Semester 2, 2024-2025

Type of course

Methodological and Practical Courses

Date

March 11 and March 12, 2025

Location

Online - Zoom


Duration

2 days

Maximum number of participants

15

ECTS

0.5 EC will be appointed for participation in the complete course

Staff

Sofia Pelica (VU Amsterdam) and Sarah Ashcroft-Jones, PhD (Columbia University)

Join us for a beginner-friendly workshop on reproducible data processing and analysis, where you will learn best practices for creating, documenting, and sharing code that ensure computational reproducibility and adherence to open science principles. The primary goal of reproducible data processing and analysis is to enable others to independently replicate your results by using your code and data. However, reproducibility alone does not guarantee the correctness of your results. Therefore, this workshop will also cover techniques to validate your code using practices and methods to prevent and detect errors. 

 

Learning goals

• Understanding the principles of computational reproducibility and its importance in research.

• Developing skills to improve coding readability.

• Practicing defensive coding techniques. 
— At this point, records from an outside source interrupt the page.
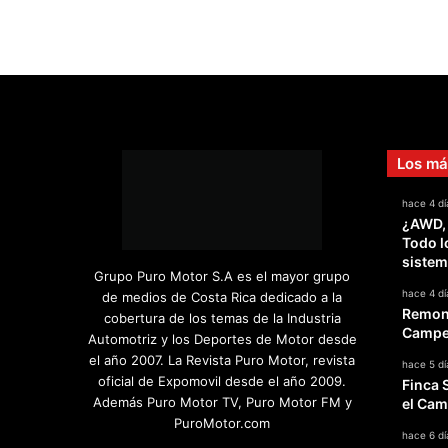
Los má
hace 4 dí
¿AWD,
Todo l
sistem
Grupo Puro Motor S.A es el mayor grupo
hace 4 dí
de medios de Costa Rica dedicado a la
Remont
cobertura de los temas de la Industria
Campeo
Automotriz y los Deportes de Motor desde
el año 2007. La Revista Puro Motor, revista
hace 5 dí
oficial de Expomovil desde el año 2009.
Finca 
Además Puro Motor TV, Puro Motor FM y
el Cam
PuroMotor.com
hace 6 dí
• Learning to write and publish portable scripts for reproducible data processing and analysis across different systems.

 

Schedule

First Day

14.00-14.30: Importance of Reproducibility and Open Science in the Context of Data Processing and Analysis

14:30-14:40: Break

14.40-15.30: Getting Started with R and Quarto

15.30-16.00: Break

16.00-17.00: Writing Clear and Comprehensible Code

 

Second Day

14.00-14.50: Approaches to Error-Resistant Coding

14.50-15.00: Break

15.00-15.30: Publishing Reproducible and Portable Scripts

15.30-16.40: Hands-on Practice (with Break included)

16:40-17.00: Closing Remarks

 

Requirements for participation

• A computer operating system with R and RStudio installed. 

• Basic proficiency in R programming is not required.

 

If there are more PhDs interested in participating than available places, distribution will be based on seniority for this course. This means that we look at how long someone has been a KLI member.